In her more recent work, Ristelhueber has explored this logic of substitution and exchange between the terrestrial and the corporeal in conjunction with the leitmotif of late photography, the path of war that harkens back to Fenton’s iconic The Valley of the Shadow of Death. WB (2005) consists of fifty-four photographs of roads meandering through the gentle hills and groves of the West Bank. Each image is a variation of the same motif: a road deprived of its destination, cut off by some physical obstacle – a pile of rocks, a mound of gravel, or concrete blocks. Further amplifying this theme, WB was followed by Eleven Blowups (2007), a series of digitally manipulated stills drawn from video rushes of roads scarred by bomb craters. In the words of the artist: “What prompted me to make these pictures was the impression that the ground was ripped by the shock, that it was swallowing itself” (Ristelhueber, 2009). In these pictures, the earth appears to react like a body to the violence inflicted upon it, the craters resemble open wounds, the blasted rock and melted asphalt takes on a visceral form.

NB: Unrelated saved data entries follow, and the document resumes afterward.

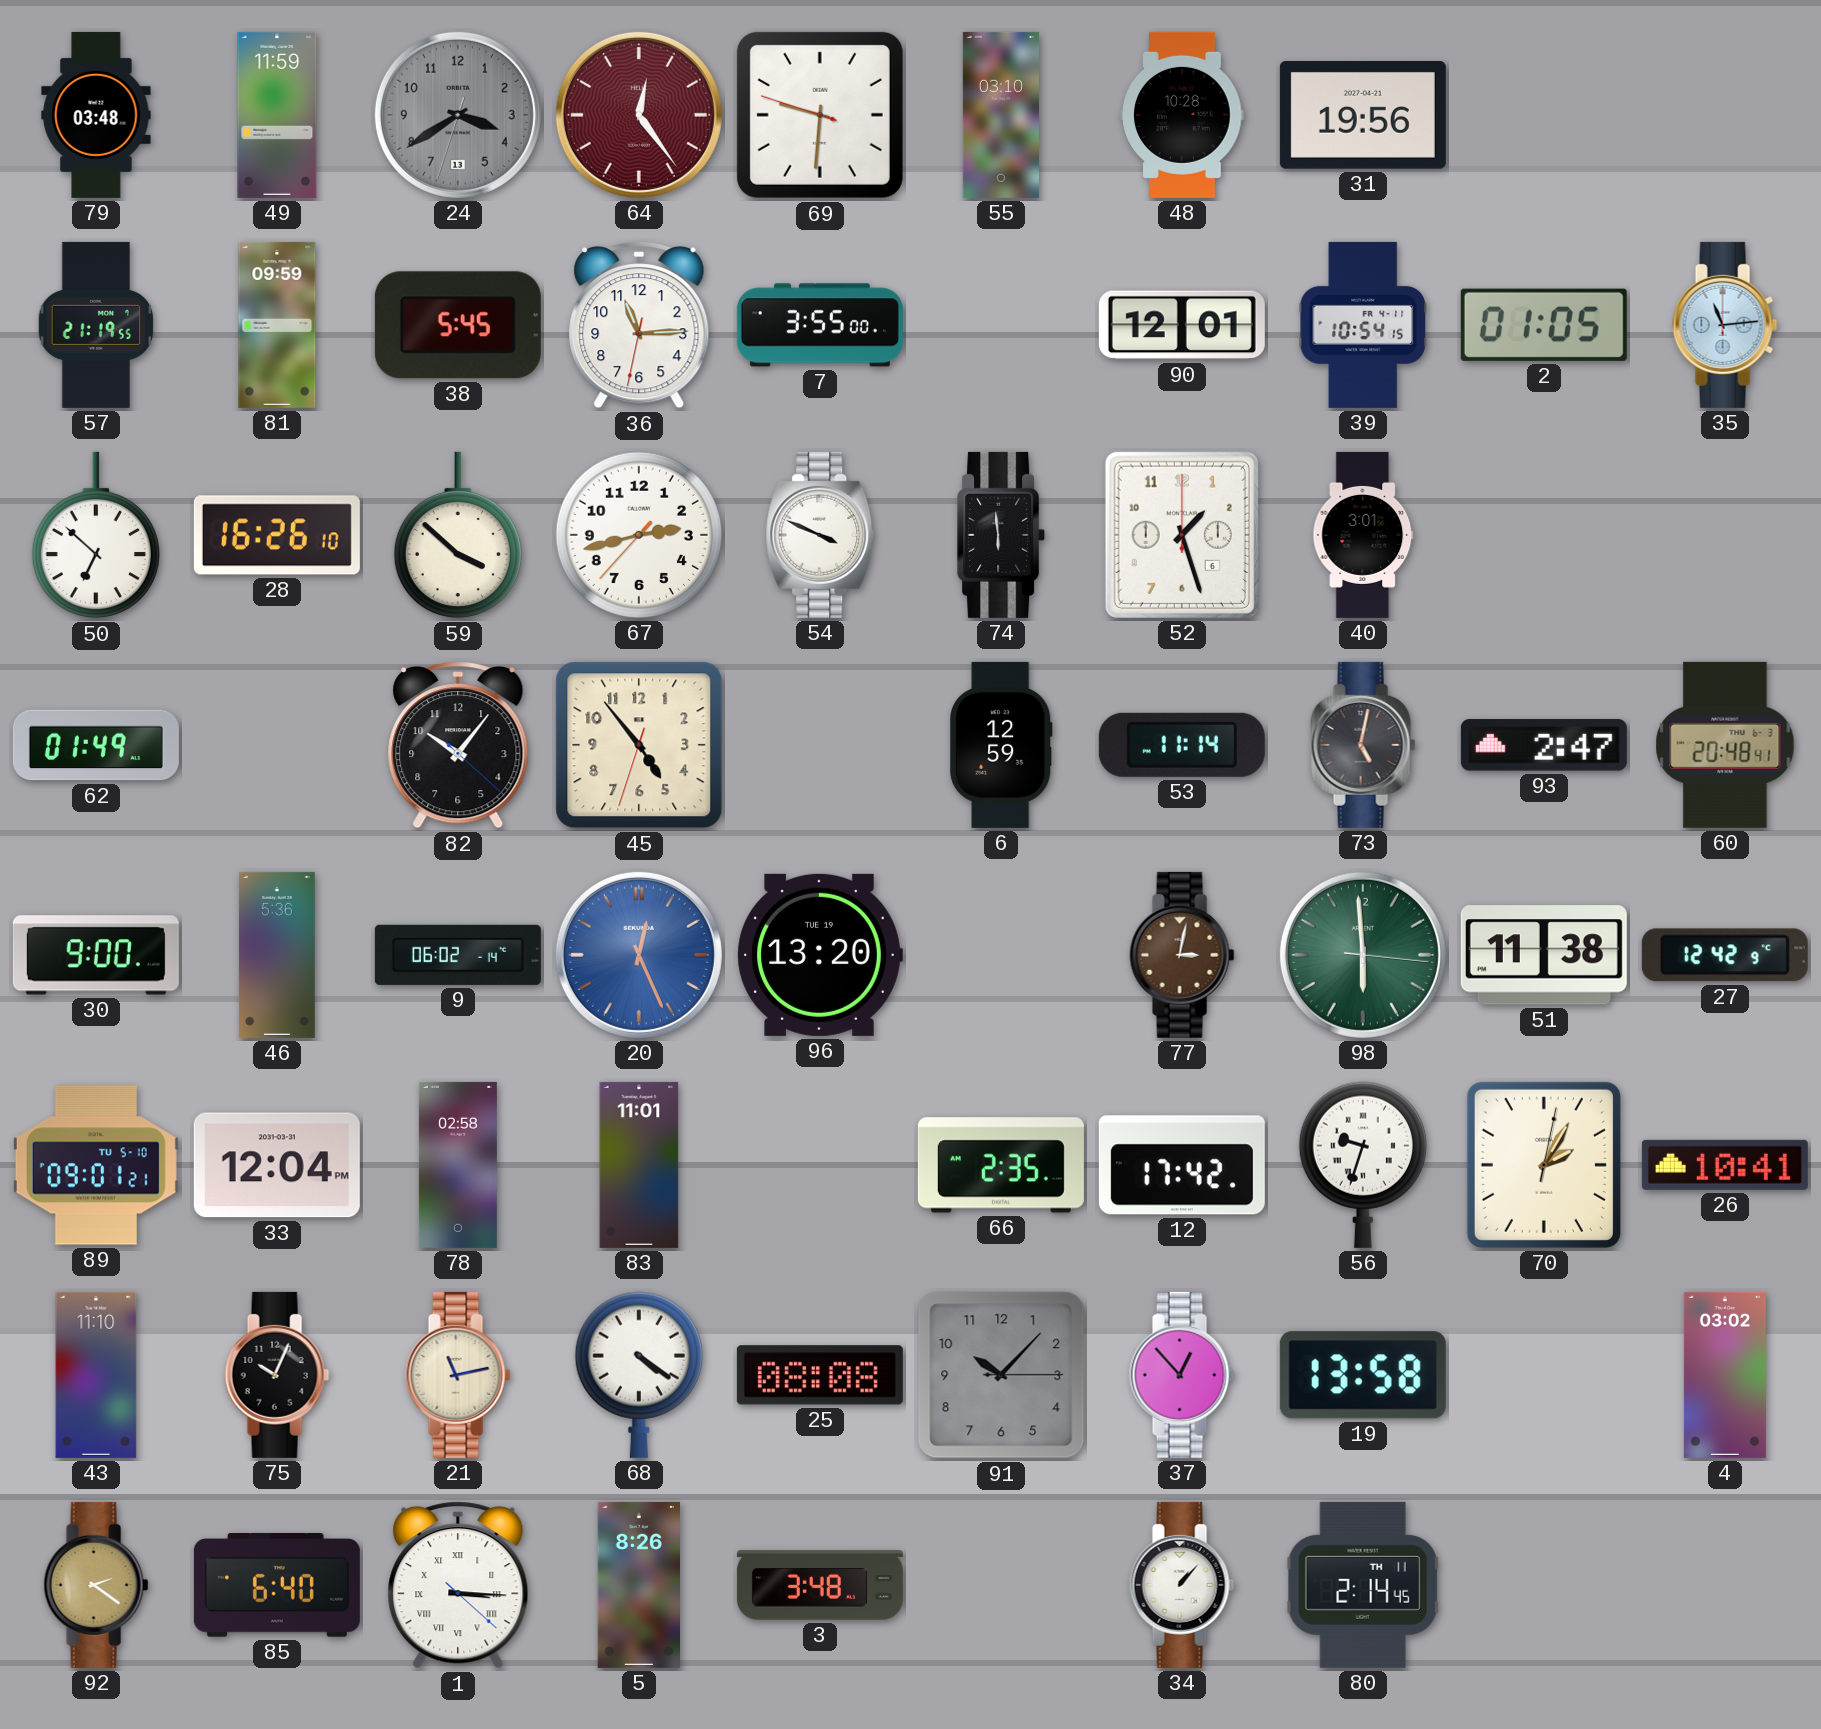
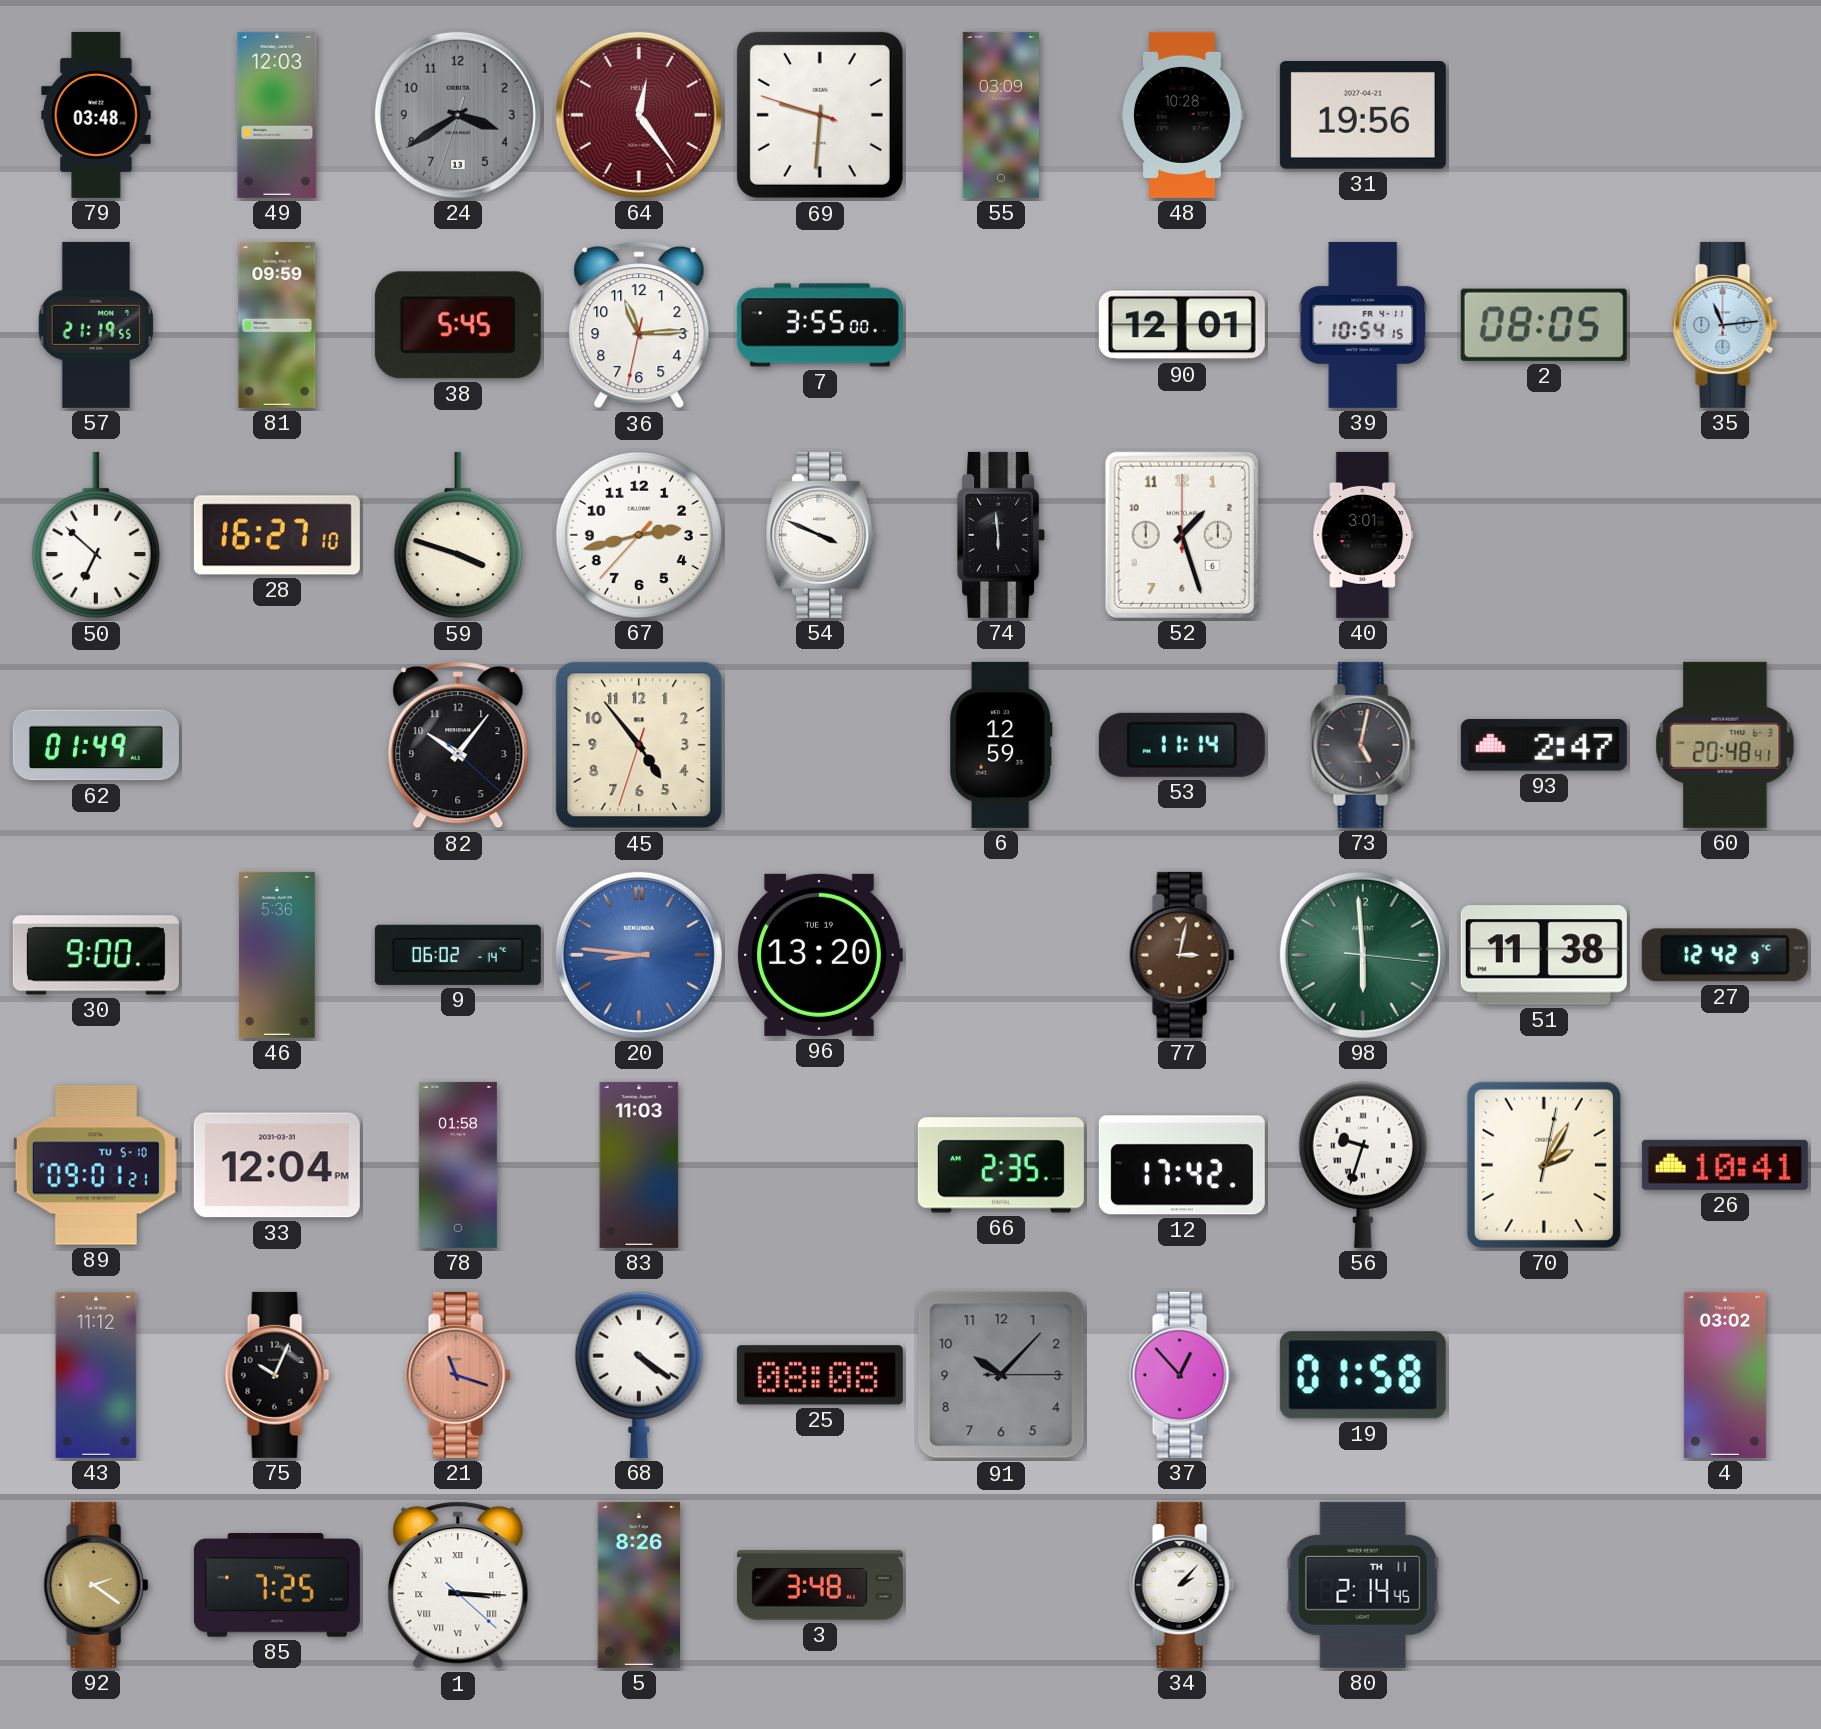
49: 11:59 -> 12:03
55: 03:10 -> 03:09
2: 01:05 -> 08:05
28: 16:26 -> 16:27
59: 3:52 -> 3:48
20: 12:26 -> 8:46
78: 02:58 -> 01:58
83: 11:01 -> 11:03
43: 11:10 -> 11:12
21: 11:13 -> 11:18
21 dial: cream -> salmon
19: 13:58 -> 01:58
85: 6:40 -> 7:25
34: 1:07 -> 2:07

Repeating the same image over and over again with minor variation, WB and Eleven Blowups speak of the fraught temporality that informs late photography. These typologies of scattered and impassable roads apparently lack finality. That is the nature of the catalogue or list; it has no beginning or end. This image not only repeats itself, it also recalls other images, like those barren trails in Crimea, Afghanistan and Nordlager Ohrdruf discussed above. It is an image that keep coming back across vast geographical and historical scales. It keeps coming back because it’s a world we can’t project ourselves out of.

 

 Sophie Ristelhueber, images and installation images from FaitWBEleven Blowups, Every One

ASX CHANNEL: SOPHIE RISTELHUEBER

(All rights reserved. Text @  Bruno Vandermeulen & Danny Veys, Images @ Sophie Ristelhueber)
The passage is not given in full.